Here's a more serious cost. Everyone will think twice before using magic now. I'm surprised that I also can't remember seeing this used anywhere.
One idea I thought of that I really like is the ability to *heal at the cost of memories*. More significant memories would be more powerful: to heal a mortal wound, you might have to forget how you met your closest friend. Also, if anyone reminds you of the reminds you gave up, your wounds reappear.
Here's another question: how do you get magic? If it has a cost like consumption of a rare substance, it might be okay to say everyone has it innately, but many stories want to limit magic to certain people.
Some people are born with it and others aren't. A problem with this is because magicless characters usually end up getting dwarfed by the magic-wielding hero and villain. Even Mistborn does this; almost all of the heroes are rare Allomancers, and it's the three with the most powers who drive the plot. (Two of them are POV, but I think that's *because* the magic system makes it inevitable that they'll dominate the story, and not vice versa.) Again, this led to the need to turn the most important magicless character into a Mistborn because a magicless character just couldn't stay relevant.
One way to avoid this problem would be to have being magical not be a strictly good thing. Obviously, if being magical just gives you the *option* to use magic, then it will always be a strict positive (outside of rare "kill yourself to avoid capture and torture" type of situations). But if there are some consequences to just *being* magical even without using your magic, that can get really interesting, as well as give non-magical characters a way to still be useful.
This is fine in theory, but you have to answer what "studying" to become a mage involves. Harry Potter, again, is the perfect example of failure in this area: a book *about* students at a magic academy that doesn't even try to answer this question. I've never seen this one done well, and never tried it myself either. I'd like to at some point but I just don't have any ideas.
This is a lot like the "it's genetic" answer but without the problem, since you don't have to cheat to give it to people. It also gives the opportunity to explore what you have to do to get one of the gods to make you magical. Do characters have to worry about losing favor? Is it possible to trick them into giving you power you can use against them?
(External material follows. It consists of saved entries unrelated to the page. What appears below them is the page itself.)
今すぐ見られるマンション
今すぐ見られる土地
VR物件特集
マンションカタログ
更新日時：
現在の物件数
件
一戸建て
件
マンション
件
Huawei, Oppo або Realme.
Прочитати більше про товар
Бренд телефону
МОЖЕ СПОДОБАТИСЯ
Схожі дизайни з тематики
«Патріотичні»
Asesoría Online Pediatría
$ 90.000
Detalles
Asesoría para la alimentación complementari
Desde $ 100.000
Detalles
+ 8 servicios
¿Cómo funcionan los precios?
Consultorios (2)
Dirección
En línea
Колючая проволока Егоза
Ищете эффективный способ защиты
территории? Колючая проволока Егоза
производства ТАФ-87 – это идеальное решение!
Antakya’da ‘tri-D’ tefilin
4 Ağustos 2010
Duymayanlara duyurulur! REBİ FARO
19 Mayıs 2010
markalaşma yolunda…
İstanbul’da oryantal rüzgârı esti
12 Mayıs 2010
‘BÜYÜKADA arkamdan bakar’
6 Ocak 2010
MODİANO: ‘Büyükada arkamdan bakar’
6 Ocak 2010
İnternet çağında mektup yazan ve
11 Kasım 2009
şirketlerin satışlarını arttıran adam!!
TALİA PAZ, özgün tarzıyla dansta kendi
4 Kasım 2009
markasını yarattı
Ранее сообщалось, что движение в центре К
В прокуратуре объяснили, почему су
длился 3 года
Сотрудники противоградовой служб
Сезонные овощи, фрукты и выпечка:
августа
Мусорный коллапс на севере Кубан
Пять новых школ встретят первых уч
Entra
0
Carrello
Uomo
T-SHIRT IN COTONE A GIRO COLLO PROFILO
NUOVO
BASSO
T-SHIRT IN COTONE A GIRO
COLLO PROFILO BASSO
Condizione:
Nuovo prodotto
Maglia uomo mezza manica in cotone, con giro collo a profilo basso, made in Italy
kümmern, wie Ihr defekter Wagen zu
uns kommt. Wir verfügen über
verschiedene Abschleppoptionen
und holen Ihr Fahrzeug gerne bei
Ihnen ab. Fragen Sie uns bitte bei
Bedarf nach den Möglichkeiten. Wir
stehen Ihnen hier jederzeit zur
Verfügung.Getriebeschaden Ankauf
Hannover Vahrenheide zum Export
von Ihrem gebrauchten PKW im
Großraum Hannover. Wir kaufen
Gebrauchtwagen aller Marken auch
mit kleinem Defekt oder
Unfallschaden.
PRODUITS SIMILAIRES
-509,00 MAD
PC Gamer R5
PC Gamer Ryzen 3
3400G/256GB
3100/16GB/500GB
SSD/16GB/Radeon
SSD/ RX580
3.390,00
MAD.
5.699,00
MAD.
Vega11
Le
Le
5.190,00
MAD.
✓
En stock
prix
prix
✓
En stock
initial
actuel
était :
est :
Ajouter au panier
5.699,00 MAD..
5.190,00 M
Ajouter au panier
Actually, Mistborn uses this one too: even if you're born an Allomancer, you have to "snap" - which involves a near-death experience - to unlock your powers.
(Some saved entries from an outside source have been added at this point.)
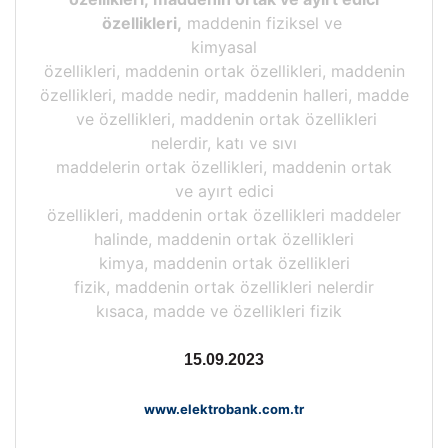
özellikleri,
maddenin fiziksel ve
kimyasal
özellikleri, maddenin ortak özellikleri, maddenin
özellikleri, madde nedir, maddenin halleri, madde
ve özellikleri, maddenin ortak özellikleri
nelerdir, katı ve sıvı
maddelerin ortak özellikleri, maddenin ortak
ve ayırt edici
özellikleri, maddenin ortak özellikleri maddeler
halinde, maddenin ortak özellikleri
kimya, maddenin ortak özellikleri
fizik, maddenin ortak özellikleri nelerdir
kısaca, madde ve özellikleri fizik
15.09.2023
www.elektrobank.com.tr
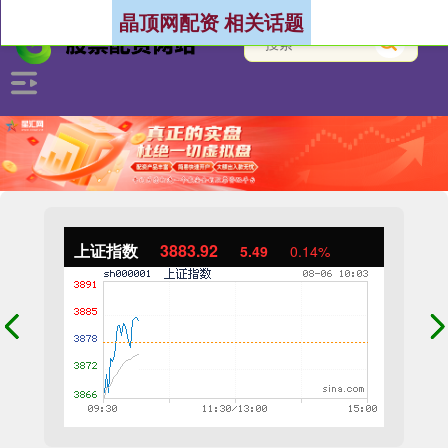
晶顶网配资 相关话题
上证指数
3883.92
5.49
0.14%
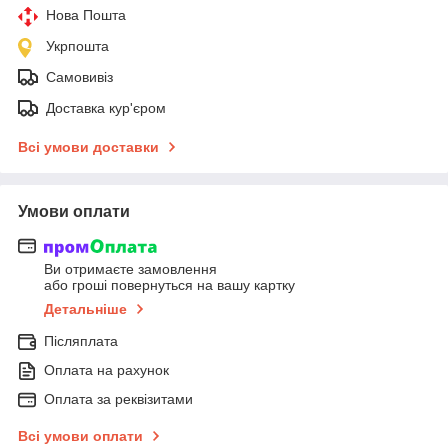
Нова Пошта
Укрпошта
Самовивіз
Доставка кур'єром
Всі умови доставки
Умови оплати
Ви отримаєте замовлення
або гроші повернуться на вашу картку
Детальніше
Післяплата
Оплата на рахунок
Оплата за реквізитами
Всі умови оплати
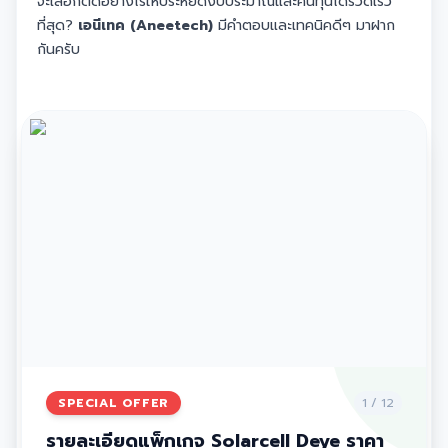
จะเลือกติดอย่างไรให้ประหยัดงบประมาณและคืนทุนได้รวดเร็ว
ที่สุด?
เอนีเทค (Aneetech)
มีคำตอบและเทคนิคดีๆ มาฝาก
กันครับ
SPECIAL OFFER
1
/
12
รายละเอียดแพ็กเกจ Solarcell Deye ราคา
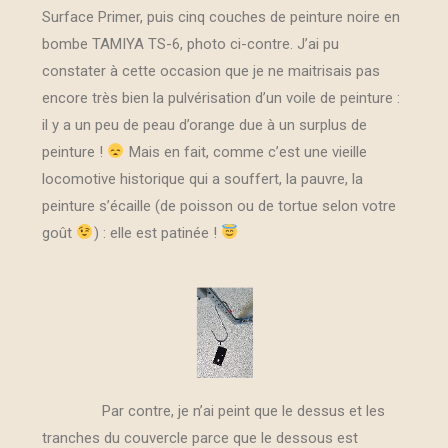
Surface Primer, puis cinq couches de peinture noire en
bombe TAMIYA TS-6, photo ci-contre. J’ai pu
constater à cette occasion que je ne maitrisais pas
encore très bien la pulvérisation d’un voile de peinture :
il y a un peu de peau d’orange due à un surplus de
peinture !
Mais en fait, comme c’est une vieille
locomotive historique qui a souffert, la pauvre, la
peinture s’écaille (de poisson ou de tortue selon votre
goût
) : elle est patinée !
Par contre, je n’ai peint que le dessus et les
tranches du couvercle parce que le dessous est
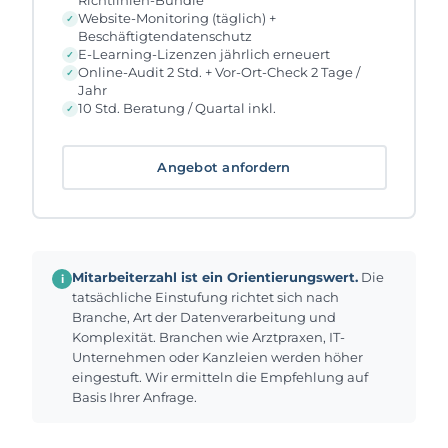
Website-Monitoring (täglich) +
Beschäftigtendatenschutz
E-Learning-Lizenzen jährlich erneuert
Online-Audit 2 Std. + Vor-Ort-Check 2 Tage /
Jahr
10 Std. Beratung / Quartal inkl.
Angebot anfordern
Mitarbeiterzahl ist ein Orientierungswert.
Die
i
tatsächliche Einstufung richtet sich nach
Branche, Art der Datenverarbeitung und
Komplexität. Branchen wie Arztpraxen, IT-
Unternehmen oder Kanzleien werden höher
eingestuft. Wir ermitteln die Empfehlung auf
Basis Ihrer Anfrage.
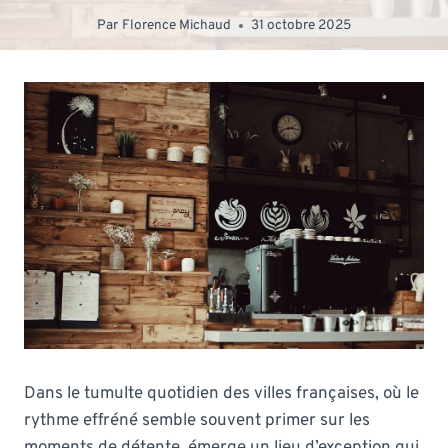
Par
Florence Michaud
31 octobre 2025
Dans le tumulte quotidien des villes françaises, où le
rythme effréné semble souvent primer sur les
moments de détente, émerge un lieu d’exception qui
This seems like the most useful and versatile of the solutions here. It lets you limit magic, not just to a random subset of people like the genetic answer does or to people with specific ancestry, but to people with a certain common thread. For example, maybe the only people who can use magic are those who have killed someone. Lends itself easily to evil being more powerful than good. There's also the juicy opportunity to explore someone who wasn't evil, but killed an someone to get magic so they could save a thousand people (explore the agonizing process of picking someone out! Do you kill the kind grandparent who's too old to be much more than a burden, or the young adult whose business is doing a lot to help people, but whose motivations are mostly selfish? A good person would likely face huge amounts of self-doubt and retrospective guilt over such a decision.) and is now outside the restrictive storytelling limitations of white-and-black morality.
That's just one example of what you can do with this. It's a broad solution with a huge design space. Not only that, but this option allows you to give magic to whoever you want throughout the story without needing to send them to magic school for years or come up with an explanation of how you can go from being a muggle to being a wizard.